U.S. SEC Probes Kraken Over Sale of Unregistered Securities: Report
The investigation is at an advanced stage and will likely lead to a settlement in a few days.
The United States Securities and Exchange Commission (SEC) is probing major American crypto exchange Kraken over its unregistered securities offerings to U.S. investors.
The investigation has gotten to an advanced stage, and Kraken will likely settle with the SEC in the coming days, Bloomberg reported Wednesday, citing people familiar with the matter.
Kraken Under Scrutiny for Securities Offerings
According to the report, the regulator is investigating whether the crypto exchange broke securities laws in its offerings to American customers. The case has not been made public, so the tokens and offerings under scrutiny are unknown.

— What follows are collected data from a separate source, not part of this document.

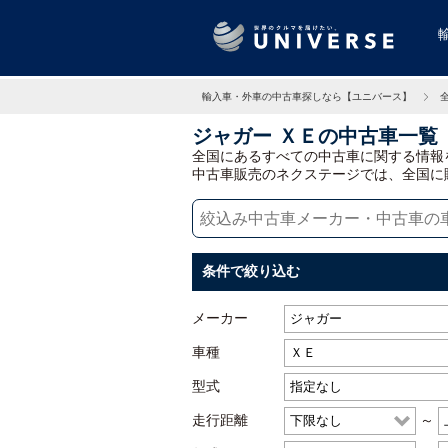
輸入車・外車の中古車探しなら【ユニバース】
ジャガー ＸＥの中古車一覧
全国にあるすべての中古車に関する情報
中古車販売のネクステージでは、全国に
条件で絞り込む
メーカー
車種
型式
走行距離
～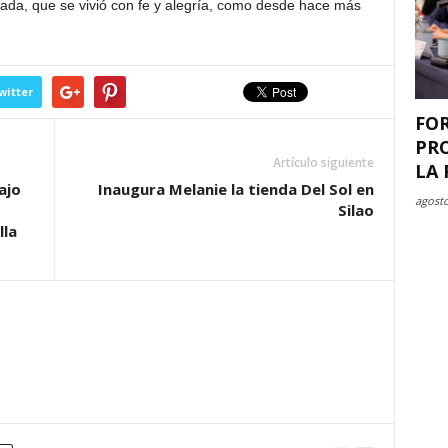
aigada, que se vivió con fe y alegría, como desde hace más
witter
FO
PR
Artículo siguiente
LA 
ajo
Inaugura Melanie la tienda Del Sol en
agosto
Silao
lla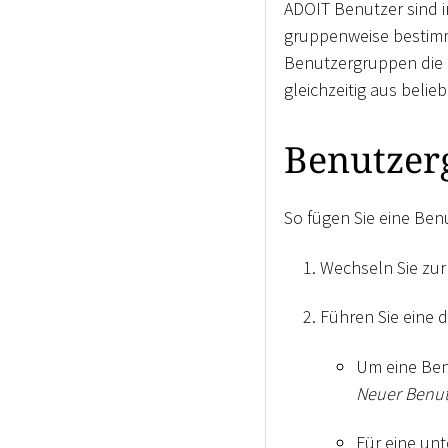
ADOIT Benutzer sind i
gruppenweise bestimm
Benutzergruppen die B
gleichzeitig aus belie
Benutzer
So fügen Sie eine Ben
Wechseln Sie zur
Führen Sie eine 
Um eine Ben
Neuer Benut
Für eine un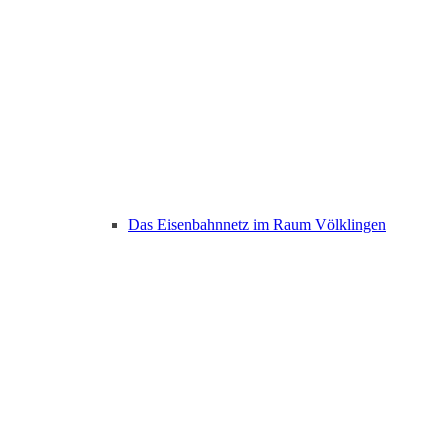
Das Eisenbahnnetz im Raum Völklingen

Settling the regulator could make other crypto firms reach out to the SEC for registration deals, as the agency has always advised.
In December, while speaking with Bloomberg, SEC Chair Gary Gensler urged crypto firms to register with the securities watchdog as the runway was getting shorter.
Gensler’s firm belief is that almost all crypto assets besides bitcoin are securities. He reiterated that most crypto exchanges offer unregistered securities, thus violating federal laws.
Not the First
Kraken’s issue with the SEC is not the exchange’s first rodeo with U.S. regulators. Late last year, the company settled with the U.S. Treasury Department’s Office of Foreign Assets Control (OFAC) for helping users in Iran evade sanctions against them.
The OFAC discovered that Kraken processed roughly $1.68 million in 826 transactions to Iran users despite U.S. sanctions. As reported by CryptoPotato, the crypto exchange agreed to settle the case with a fine of over $362,000 and an additional $100,000 for sanctions compliance controls. The fine could have amounted to over $272 million but was reduced thanks to Kraken’s compliance.
Meanwhile, the exchange has joined a growing list of crypto companies under regulatory probes by the SEC over securities offerings. The list includes Coinbase, whose former employee was indicted alongside two others for an insider trading case.